Most of them are dead wrong
TL;DR: Bad times tell very poignantly those with a clue from those without.
I saw a post the other day about an interview by a former CEO of Apple, John Sculley, who lately thinks AI is going to replace programmers. The caveat? Sculley originally came from marketing, and stopped managing much of anything in 1993. Since that time he’s been an investor. This means he never even was an engineer, or in charge of modern engineers in a way that would inform him whether they could be replaced by AI. Yeah, he was a CEO, but I don’t think he knows what he’s talking about.
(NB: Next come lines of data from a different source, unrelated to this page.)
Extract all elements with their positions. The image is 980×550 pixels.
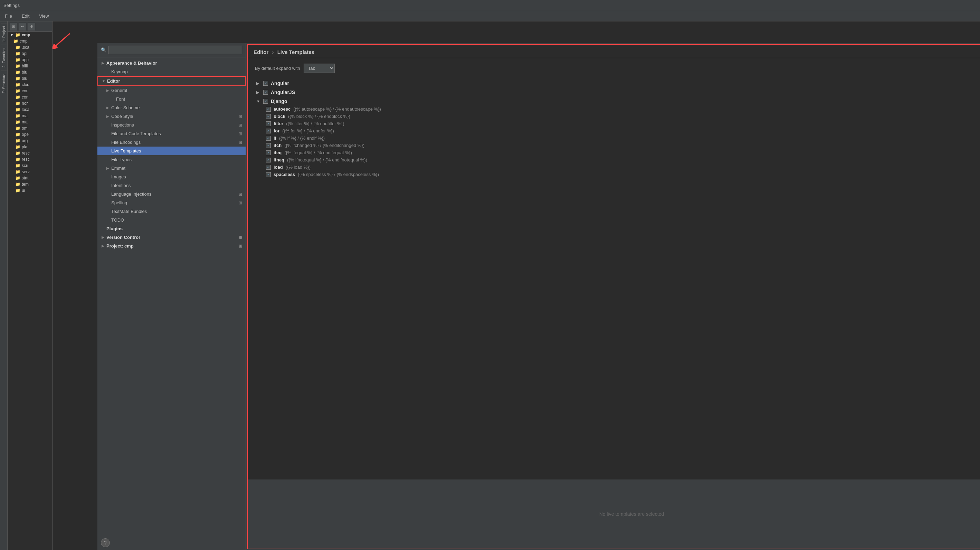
tree-mal2[interactable]: 📁 mal — [8, 119, 52, 125]
tab-favorites[interactable]: 2: Favorites — [1, 45, 6, 70]
tree-node-filetypes[interactable]: File Types — [97, 155, 246, 164]
item-ifch[interactable]: ✓ ifch ({% ifchanged %} / {% endifchange… — [255, 142, 980, 149]
group-check-django[interactable]: ✓ — [263, 99, 268, 104]
name-load: load — [274, 164, 283, 170]
item-spaceless[interactable]: ✓ spaceless ({% spaceless %} / {% endspa… — [255, 171, 980, 178]
tree-node-project[interactable]: ▶ Project: cmp ⊞ — [97, 242, 246, 250]
group-name-django: Django — [271, 99, 287, 104]
toolbar-btn-3[interactable]: ⚙ — [28, 23, 35, 30]
tree-serv[interactable]: 📁 serv — [8, 169, 52, 175]
tree-blu1[interactable]: 📁 blu — [8, 69, 52, 75]
tree-billi[interactable]: 📁 billi — [8, 63, 52, 69]
group-angularjs: ▶ ✓ AngularJS — [255, 88, 980, 96]
item-if[interactable]: ✓ if ({% if %} / {% endif %}) — [255, 134, 980, 142]
tree-ui[interactable]: 📁 ui — [8, 187, 52, 194]
tree-node-intentions[interactable]: Intentions — [97, 181, 246, 190]
item-ifeq[interactable]: ✓ ifeq ({% ifequal %} / {% endifequal %}… — [255, 149, 980, 156]
project-root-cmp[interactable]: ▼ 📁 cmp — [8, 32, 52, 38]
check-ifch[interactable]: ✓ — [266, 143, 271, 148]
project-icon: 📁 — [15, 32, 21, 37]
tree-node-codestyle[interactable]: ▶ Code Style ⊞ — [97, 112, 246, 121]
check-ifeq[interactable]: ✓ — [266, 150, 271, 155]
settings-tree-content: ▶ Appearance & Behavior Keymap ▼ Editor — [97, 57, 246, 535]
tree-blu2[interactable]: 📁 blu — [8, 75, 52, 81]
tree-node-colorscheme[interactable]: ▶ Color Scheme — [97, 104, 246, 112]
toolbar-btn-1[interactable]: ⊞ — [10, 23, 17, 30]
tree-node-todo[interactable]: TODO — [97, 216, 246, 224]
tree-node-fileencodings[interactable]: File Encodings ⊞ — [97, 138, 246, 147]
check-spaceless[interactable]: ✓ — [266, 172, 271, 177]
check-load[interactable]: ✓ — [266, 165, 271, 170]
tree-tem[interactable]: 📁 tem — [8, 181, 52, 187]
tree-clou[interactable]: 📁 clou — [8, 81, 52, 88]
menu-edit[interactable]: Edit — [20, 13, 32, 19]
search-input[interactable] — [108, 46, 242, 54]
tree-node-appearance[interactable]: ▶ Appearance & Behavior — [97, 59, 246, 67]
menu-view[interactable]: View — [37, 13, 51, 19]
menu-bar: File Edit View — [0, 11, 980, 21]
item-block[interactable]: ✓ block ({% block %} / {% endblock %}) — [255, 113, 980, 120]
vcs-icon: ⊞ — [239, 235, 242, 240]
tree-ope[interactable]: 📁 ope — [8, 131, 52, 137]
check-for[interactable]: ✓ — [266, 129, 271, 134]
help-button[interactable]: ? — [101, 538, 110, 547]
tree-con2[interactable]: 📁 con — [8, 94, 52, 100]
group-header-angular[interactable]: ▶ ✓ Angular — [255, 79, 980, 88]
tree-node-livetemplates[interactable]: Live Templates — [97, 147, 246, 155]
item-autoesc[interactable]: ✓ autoesc ({% autoescape %} / {% endauto… — [255, 105, 980, 113]
expand-select[interactable]: Tab Enter Space — [304, 64, 335, 73]
item-ifneq[interactable]: ✓ ifneq ({% ifnotequal %} / {% endifnote… — [255, 156, 980, 164]
tree-node-inspections[interactable]: Inspections ⊞ — [97, 121, 246, 129]
tab-structure[interactable]: Z: Structure — [1, 70, 6, 96]
tree-node-vcs[interactable]: ▶ Version Control ⊞ — [97, 233, 246, 242]
tree-resc1[interactable]: 📁 resc — [8, 150, 52, 156]
arrow-appearance: ▶ — [101, 61, 105, 65]
tree-node-filetemplates[interactable]: File and Code Templates ⊞ — [97, 129, 246, 138]
tree-node-images[interactable]: Images — [97, 172, 246, 181]
check-filter[interactable]: ✓ — [266, 121, 271, 126]
tree-hor[interactable]: 📁 hor — [8, 100, 52, 107]
desc-ifch: ({% ifchanged %} / {% endifchanged %}) — [284, 143, 364, 148]
tree-mal1[interactable]: 📁 mal — [8, 113, 52, 119]
tree-loca[interactable]: 📁 loca — [8, 107, 52, 113]
tree-org[interactable]: 📁 org — [8, 137, 52, 144]
tree-node-general[interactable]: ▶ General — [97, 86, 246, 95]
group-django: ▼ ✓ Django ✓ autoesc ({% autoescape %} /… — [255, 97, 980, 178]
group-header-django[interactable]: ▼ ✓ Django — [255, 97, 980, 105]
check-block[interactable]: ✓ — [266, 114, 271, 119]
item-for[interactable]: ✓ for ({% for %} / {% endfor %}) — [255, 127, 980, 134]
item-load[interactable]: ✓ load ({% load %}) — [255, 164, 980, 171]
tree-app[interactable]: 📁 app — [8, 57, 52, 63]
group-check-angularjs[interactable]: ✓ — [263, 90, 268, 95]
group-check-angular[interactable]: ✓ — [263, 81, 268, 86]
tree-node-plugins[interactable]: Plugins — [97, 224, 246, 233]
tree-scri[interactable]: 📁 scri — [8, 163, 52, 169]
check-ifneq[interactable]: ✓ — [266, 158, 271, 163]
tree-node-editor[interactable]: ▼ Editor — [97, 76, 246, 86]
search-icon: 🔍 — [101, 47, 107, 53]
tree-node-textmate[interactable]: TextMate Bundles — [97, 207, 246, 216]
tree-node-font[interactable]: Font — [97, 95, 246, 104]
item-filter[interactable]: ✓ filter ({% filter %} / {% endfilter %}… — [255, 120, 980, 127]
tree-node-keymap[interactable]: Keymap — [97, 67, 246, 76]
menu-file[interactable]: File — [3, 13, 14, 19]
tab-project[interactable]: 1: Project — [1, 23, 6, 45]
tree-stat[interactable]: 📁 stat — [8, 175, 52, 181]
desc-ifeq: ({% ifequal %} / {% endifequal %}) — [284, 150, 352, 155]
project-item[interactable]: 📁 cmp — [8, 38, 52, 44]
tree-node-spelling[interactable]: Spelling ⊞ — [97, 198, 246, 207]
label-font: Font — [116, 96, 125, 102]
tree-resc2[interactable]: 📁 resc — [8, 156, 52, 163]
tree-node-emmet[interactable]: ▶ Emmet — [97, 164, 246, 172]
group-angular: ▶ ✓ Angular — [255, 79, 980, 88]
tree-con1[interactable]: 📁 con — [8, 88, 52, 94]
tree-sca[interactable]: 📁 .sca — [8, 44, 52, 51]
tree-pla[interactable]: 📁 pla — [8, 144, 52, 150]
tree-om[interactable]: 📁 om — [8, 125, 52, 131]
check-autoesc[interactable]: ✓ — [266, 107, 271, 112]
toolbar-btn-2[interactable]: ↩ — [19, 23, 26, 30]
check-if[interactable]: ✓ — [266, 136, 271, 141]
group-header-angularjs[interactable]: ▶ ✓ AngularJS — [255, 88, 980, 96]
tree-api[interactable]: 📁 api — [8, 51, 52, 57]
tree-node-langinjections[interactable]: Language Injections ⊞ — [97, 190, 246, 198]
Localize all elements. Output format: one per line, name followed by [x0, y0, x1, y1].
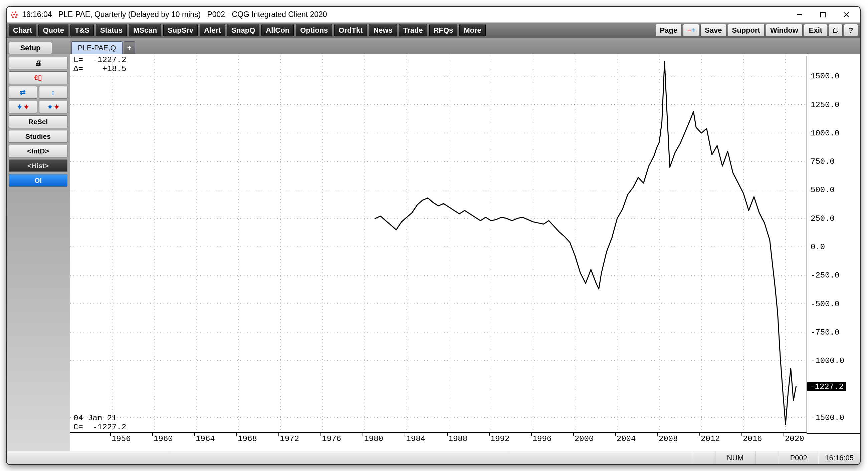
y-tick: -250.0	[811, 271, 839, 280]
support-button[interactable]: Support	[728, 24, 765, 36]
title-symbol: PLE-PAE, Quarterly (Delayed by 10 mins)	[58, 10, 201, 19]
status-numlock: NUM	[715, 451, 755, 464]
toolbar-allcon[interactable]: AllCon	[261, 24, 294, 36]
x-tick: 2016	[743, 434, 762, 443]
y-tick: 250.0	[811, 214, 835, 223]
toolbar-rfqs[interactable]: RFQs	[429, 24, 458, 36]
y-tick: -750.0	[811, 328, 839, 337]
x-tick: 1992	[490, 434, 510, 443]
grid-a-button[interactable]: ✦✦	[9, 101, 37, 113]
status-empty2	[755, 451, 778, 464]
chart-readout-bottom: 04 Jan 21 C= -1227.2	[73, 414, 126, 432]
y-tick: 750.0	[811, 157, 835, 166]
toolbar-t-s[interactable]: T&S	[70, 24, 94, 36]
print-button[interactable]: 🖨	[9, 57, 67, 69]
toolbar-mscan[interactable]: MScan	[129, 24, 161, 36]
x-tick: 1968	[238, 434, 257, 443]
y-tick: 1250.0	[811, 100, 839, 109]
x-tick: 1972	[280, 434, 299, 443]
x-tick: 2000	[575, 434, 594, 443]
y-tick: 1000.0	[811, 128, 839, 137]
close-button[interactable]	[835, 7, 858, 22]
svg-rect-1	[820, 12, 825, 17]
x-tick: 1960	[154, 434, 173, 443]
spread-up-button[interactable]: ⇄	[9, 86, 37, 99]
toolbar-chart[interactable]: Chart	[9, 24, 36, 36]
studies-button[interactable]: Studies	[9, 130, 67, 143]
toolbar-more[interactable]: More	[459, 24, 486, 36]
y-axis: 1500.01250.01000.0750.0500.0250.00.0-250…	[807, 56, 860, 432]
window-button[interactable]: Window	[766, 24, 803, 36]
y-tick: 500.0	[811, 186, 835, 195]
title-clock: 16:16:04	[22, 10, 52, 19]
toolbar-trade[interactable]: Trade	[399, 24, 427, 36]
y-current-value: -1227.2	[807, 382, 846, 391]
maximize-button[interactable]	[811, 7, 835, 22]
help-button[interactable]: ?	[844, 24, 858, 36]
app-icon	[10, 10, 19, 19]
x-tick: 1996	[532, 434, 552, 443]
title-bar: 16:16:04 PLE-PAE, Quarterly (Delayed by …	[7, 7, 860, 23]
page-style-button[interactable]: −+	[683, 24, 699, 36]
toolbar-snapq[interactable]: SnapQ	[227, 24, 259, 36]
toolbar-supsrv[interactable]: SupSrv	[163, 24, 198, 36]
x-tick: 1988	[448, 434, 468, 443]
grid-b-button[interactable]: ✦✦	[39, 101, 67, 113]
euro-toggle-button[interactable]: €▯	[9, 71, 67, 84]
save-button[interactable]: Save	[701, 24, 726, 36]
x-tick: 1980	[364, 434, 383, 443]
side-toolbar: Setup 🖨 €▯ ⇄ ↕ ✦✦ ✦✦ ReScl Studies <IntD…	[7, 38, 70, 451]
open-interest-button[interactable]: OI	[9, 174, 67, 187]
page-tabs: PLE-PAE,Q +	[70, 38, 860, 54]
intraday-button[interactable]: <IntD>	[9, 145, 67, 158]
status-clock: 16:16:05	[818, 451, 860, 464]
main-toolbar: ChartQuoteT&SStatusMScanSupSrvAlertSnapQ…	[7, 23, 860, 38]
side-gutter	[7, 190, 70, 451]
y-tick: -1000.0	[811, 356, 844, 365]
x-tick: 1964	[196, 434, 215, 443]
y-tick: -500.0	[811, 299, 839, 308]
toolbar-options[interactable]: Options	[296, 24, 332, 36]
toolbar-news[interactable]: News	[369, 24, 397, 36]
page-tab-active[interactable]: PLE-PAE,Q	[71, 41, 123, 54]
historical-button[interactable]: <Hist>	[9, 160, 67, 172]
status-page: P002	[778, 451, 818, 464]
x-axis: 1956196019641968197219761980198419881992…	[70, 432, 807, 451]
toolbar-alert[interactable]: Alert	[199, 24, 225, 36]
y-tick: 1500.0	[811, 72, 839, 81]
status-bar: NUM P002 16:16:05	[7, 451, 860, 464]
add-tab-button[interactable]: +	[124, 41, 135, 54]
y-tick: 0.0	[811, 242, 825, 251]
toolbar-ordtkt[interactable]: OrdTkt	[334, 24, 367, 36]
chart-readout-top: L= -1227.2 Δ= +18.5	[73, 55, 126, 73]
x-tick: 2008	[659, 434, 678, 443]
title-app: P002 - CQG Integrated Client 2020	[207, 10, 327, 19]
exit-button[interactable]: Exit	[804, 24, 827, 36]
status-empty	[692, 451, 715, 464]
toolbar-status[interactable]: Status	[96, 24, 127, 36]
y-tick: -1500.0	[811, 413, 844, 422]
x-tick: 2020	[785, 434, 804, 443]
spread-down-button[interactable]: ↕	[39, 86, 67, 99]
x-tick: 2004	[617, 434, 636, 443]
x-tick: 1984	[406, 434, 425, 443]
x-tick: 2012	[701, 434, 720, 443]
minimize-button[interactable]	[788, 7, 811, 22]
x-tick: 1976	[322, 434, 341, 443]
setup-button[interactable]: Setup	[9, 42, 52, 54]
chart-area[interactable]: 1500.01250.01000.0750.0500.0250.00.0-250…	[70, 54, 860, 451]
page-button[interactable]: Page	[656, 24, 682, 36]
svg-rect-5	[833, 29, 837, 33]
restore-window-button[interactable]	[829, 24, 843, 36]
toolbar-quote[interactable]: Quote	[38, 24, 68, 36]
printer-icon: 🖨	[35, 59, 42, 67]
rescale-button[interactable]: ReScl	[9, 115, 67, 128]
x-tick: 1956	[112, 434, 131, 443]
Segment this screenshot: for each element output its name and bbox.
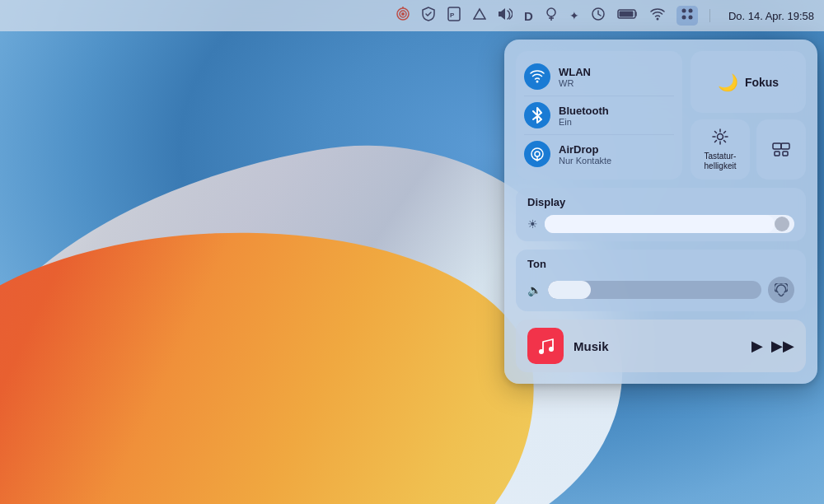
history-menubar-icon[interactable] xyxy=(591,7,606,25)
airdrop-text: AirDrop Nur Kontakte xyxy=(559,143,611,166)
svg-text:P: P xyxy=(450,12,455,19)
battery-menubar-icon[interactable] xyxy=(617,8,639,23)
airdrop-icon xyxy=(524,141,550,167)
cc-connectivity-block: WLAN WR Bluetooth Ein xyxy=(516,51,682,180)
focus-item[interactable]: 🌙 Fokus xyxy=(691,51,806,113)
wlan-icon xyxy=(524,63,550,90)
control-center-menubar-icon[interactable] xyxy=(677,6,698,26)
airdrop-item[interactable]: AirDrop Nur Kontakte xyxy=(524,135,674,173)
radar-menubar-icon[interactable] xyxy=(396,7,410,25)
svg-rect-30 xyxy=(781,143,789,149)
volume-menubar-icon[interactable] xyxy=(498,7,513,24)
ton-section: Ton 🔈 xyxy=(516,250,806,311)
music-forward-button[interactable]: ▶▶ xyxy=(771,337,794,355)
delta-menubar-icon[interactable] xyxy=(473,7,486,24)
svg-point-28 xyxy=(718,134,723,140)
keyboard-brightness-icon xyxy=(711,128,729,150)
password-menubar-icon[interactable] xyxy=(545,7,558,25)
display-section: Display ☀ xyxy=(516,188,806,241)
svg-point-14 xyxy=(688,9,692,13)
pin-menubar-icon[interactable]: ✦ xyxy=(569,9,579,22)
menubar-separator xyxy=(709,9,710,22)
wifi-status-menubar-icon[interactable] xyxy=(650,7,665,24)
cc-secondary-row: Tastatur-helligkeit xyxy=(691,119,806,180)
bluetooth-icon xyxy=(524,102,550,128)
dash-menubar-icon[interactable]: D xyxy=(524,9,533,23)
svg-point-17 xyxy=(536,81,539,83)
music-section: Musik ▶ ▶▶ xyxy=(516,320,806,372)
bluetooth-title: Bluetooth xyxy=(559,105,609,117)
svg-point-19 xyxy=(535,152,540,156)
volume-slider[interactable] xyxy=(548,281,761,299)
cc-top-row: WLAN WR Bluetooth Ein xyxy=(516,51,806,180)
music-app-icon xyxy=(527,328,564,364)
cc-right-col: 🌙 Fokus xyxy=(691,51,806,180)
wlan-title: WLAN xyxy=(559,66,591,78)
svg-rect-11 xyxy=(619,12,633,17)
svg-line-26 xyxy=(724,132,726,133)
svg-line-25 xyxy=(724,141,726,142)
volume-low-icon: 🔈 xyxy=(527,283,541,296)
shield-menubar-icon[interactable] xyxy=(422,7,435,25)
focus-moon-icon: 🌙 xyxy=(718,72,738,92)
svg-rect-29 xyxy=(773,143,781,149)
wlan-subtitle: WR xyxy=(559,78,591,88)
music-controls: ▶ ▶▶ xyxy=(751,337,794,355)
control-center-panel: WLAN WR Bluetooth Ein xyxy=(504,40,817,384)
svg-point-15 xyxy=(681,16,686,20)
svg-point-13 xyxy=(681,9,686,13)
airdrop-subtitle: Nur Kontakte xyxy=(559,156,611,166)
bluetooth-text: Bluetooth Ein xyxy=(559,105,609,127)
keyboard-brightness-label: Tastatur-helligkeit xyxy=(705,152,737,171)
focus-label: Fokus xyxy=(745,76,779,89)
music-title: Musik xyxy=(574,339,742,353)
svg-line-24 xyxy=(715,132,717,133)
menubar: P D ✦ xyxy=(0,0,824,31)
music-play-button[interactable]: ▶ xyxy=(751,337,763,355)
svg-point-16 xyxy=(688,16,692,20)
menubar-icons: P D ✦ xyxy=(396,6,814,26)
svg-rect-31 xyxy=(775,152,780,156)
svg-line-27 xyxy=(715,141,717,142)
display-brightness-slider[interactable] xyxy=(545,215,794,233)
svg-point-34 xyxy=(549,347,554,352)
brightness-sun-icon: ☀ xyxy=(527,217,538,231)
display-title: Display xyxy=(527,196,794,208)
svg-point-2 xyxy=(401,12,405,16)
ton-title: Ton xyxy=(527,258,794,270)
wlan-text: WLAN WR xyxy=(559,66,591,88)
airdrop-title: AirDrop xyxy=(559,143,611,156)
menubar-date: Do. 14. Apr. 19:58 xyxy=(728,10,814,22)
airplay-button[interactable] xyxy=(768,277,794,303)
wlan-item[interactable]: WLAN WR xyxy=(524,58,674,96)
display-slider-row: ☀ xyxy=(527,215,794,233)
svg-point-6 xyxy=(547,8,555,16)
svg-rect-32 xyxy=(783,152,788,156)
screen-mirror-item[interactable] xyxy=(756,119,806,180)
bluetooth-item[interactable]: Bluetooth Ein xyxy=(524,96,674,135)
bluetooth-subtitle: Ein xyxy=(559,117,609,127)
svg-point-12 xyxy=(656,18,658,21)
svg-point-33 xyxy=(539,349,544,354)
keyboard-brightness-item[interactable]: Tastatur-helligkeit xyxy=(691,119,750,180)
pdf-menubar-icon[interactable]: P xyxy=(447,7,461,25)
volume-row: 🔈 xyxy=(527,277,794,303)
Sculley was dismissed as Apple CEO 29 years ago, and replaced by Gil Amelio, who was himself dismissed in 1997, with the company essentially dead in the water. The terrified investors called in the notoriously uncouth founding CEO, Steve Jobs. That move played out brilliantly, because Jobs’ core vision of disrupting the way we experience computers in our daily lives was spot-on. Out of a lost cause in 1997, Jobs made Apple what it is today. The potential of Apple was there before Jobs, but neither Sculley nor Amelio could action that, and probably they just did not see that nearly as well as Jobs did.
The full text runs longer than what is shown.